## THE RECORDS
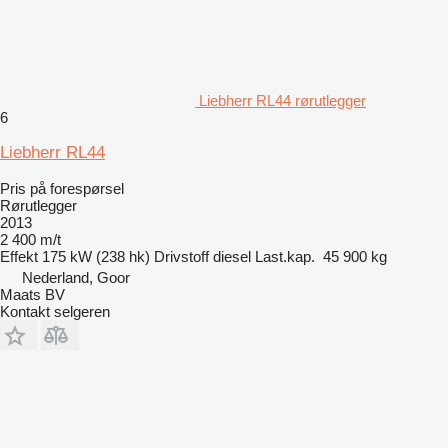
Liebherr RL44 rørutlegger
6
Liebherr RL44
Pris på forespørsel
Rørutlegger
2013
2 400 m/t
Effekt
175 kW (238 hk)
Drivstoff
diesel
Last.kap.
45 900 kg
Nederland, Goor
Maats BV
Kontakt selgeren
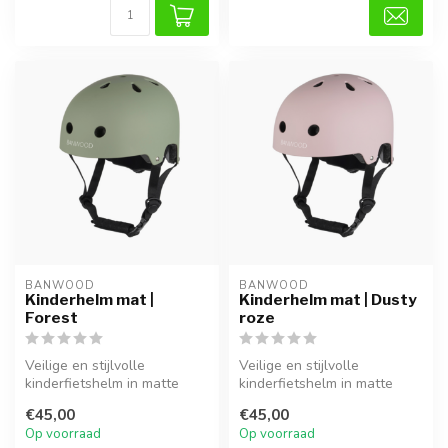
BANWOOD
BANWOOD
Kinderhelm mat |
Kinderhelm mat | Dusty
Forest
roze
Veilige en stijlvolle
Veilige en stijlvolle
kinderfietshelm in matte
kinderfietshelm in matte
groene kleur. Lichtgewicht,
roze kleur. Lichtgewicht,
€45,00
€45,00
verst...
verstel...
Op voorraad
Op voorraad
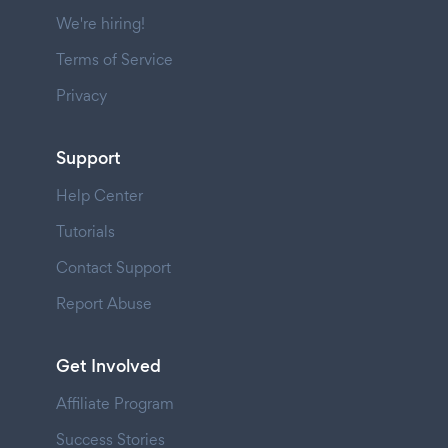
We're hiring!
Terms of Service
Privacy
Support
Help Center
Tutorials
Contact Support
Report Abuse
Get Involved
Affiliate Program
Success Stories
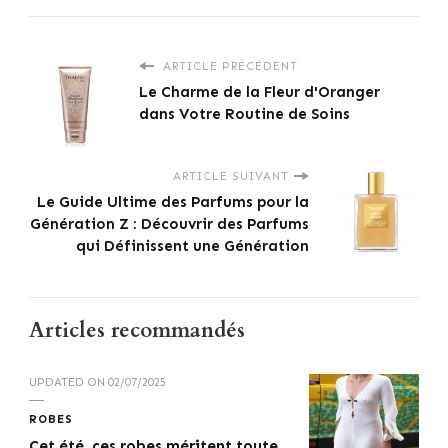
ARTICLE PRÉCÉDENT
Le Charme de la Fleur d'Oranger
dans Votre Routine de Soins
ARTICLE SUIVANT
Le Guide Ultime des Parfums pour la
Génération Z : Découvrir des Parfums
qui Définissent une Génération
Articles recommandés
UPDATED ON
02/07/2025
ROBES
Cet été, ces robes méritent toute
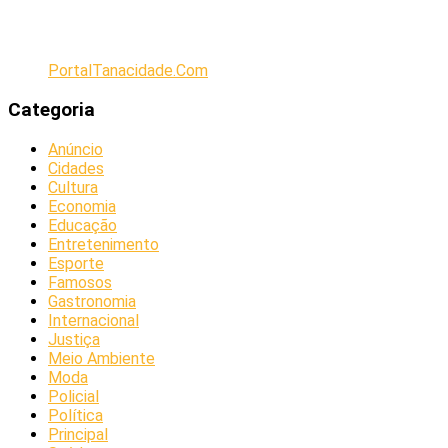
PortalTanacidade.Com
Categoria
Anúncio
Cidades
Cultura
Economia
Educação
Entretenimento
Esporte
Famosos
Gastronomia
Internacional
Justiça
Meio Ambiente
Moda
Policial
Política
Principal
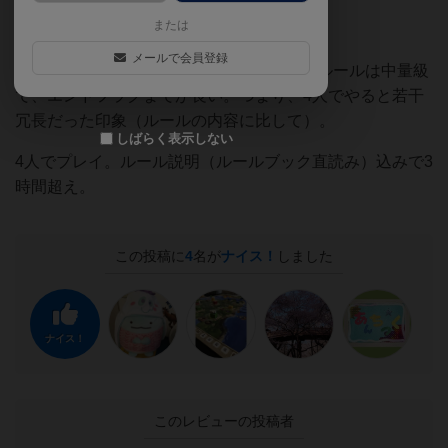
または
メールで会員登録
箱は重量級（MAX120分）の記載だけど、ルールは中量級
で、エンドフラグまでが長い。つまり、4人でやると若干
冗長だった印象（ルールの内容に比して）。
しばらく表示しない
4人でプレイ。ルール説明（ルールブック直読み）込みで3
時間超え。
この投稿に
4
名が
ナイス！
しました
ナイス！
このレビューの投稿者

## ACTIVITY
Leave out the pictures and set down everything else in the entries above exactly.

## SOLVED PROBLEM
Liebherr RL44 rørutlegger
6
Liebherr RL44
Pris på forespørsel
Rørutlegger
2013
2 400 m/t
Effekt
175 kW (238 hk)
Drivstoff
diesel
Last.kap.
45 900 kg
Nederland, Goor
Maats BV
Kontakt selgeren
BANWOOD
BANWOOD
Kinderhelm mat |
Kinderhelm mat | Dusty
Forest
roze
Veilige en stijlvolle
Veilige en stijlvolle
kinderfietshelm in matte
kinderfietshelm in matte
groene kleur. Lichtgewicht,
roze kleur. Lichtgewicht,
€45,00
€45,00
verst...
verstel...
Op voorraad
Op voorraad
We're hiring!
Terms of Service
Privacy
Support
Help Center
Tutorials
Contact Support
Report Abuse
Get Involved
Affiliate Program
Success Stories
ARTICLE PRÉCÉDENT
Le Charme de la Fleur d'Oranger
dans Votre Routine de Soins
ARTICLE SUIVANT
Le Guide Ultime des Parfums pour la
Génération Z : Découvrir des Parfums
qui Définissent une Génération
Articles recommandés
UPDATED ON
02/07/2025
ROBES
Cet été, ces robes méritent toute
PortalTanacidade.Com
Categoria
Anúncio
Cidades
Cultura
Economia
Educação
Entretenimento
Esporte
Famosos
Gastronomia
Internacional
Justiça
Meio Ambiente
Moda
Policial
Política
Principal
または
メールで会員登録
箱は重量級（MAX120分）の記載だけど、ルールは中量級
で、エンドフラグまでが長い。つまり、4人でやると若干
冗長だった印象（ルールの内容に比して）。
しばらく表示しない
4人でプレイ。ルール説明（ルールブック直読み）込みで3
時間超え。
この投稿に
4
名が
ナイス！
しました
ナイス！
このレビューの投稿者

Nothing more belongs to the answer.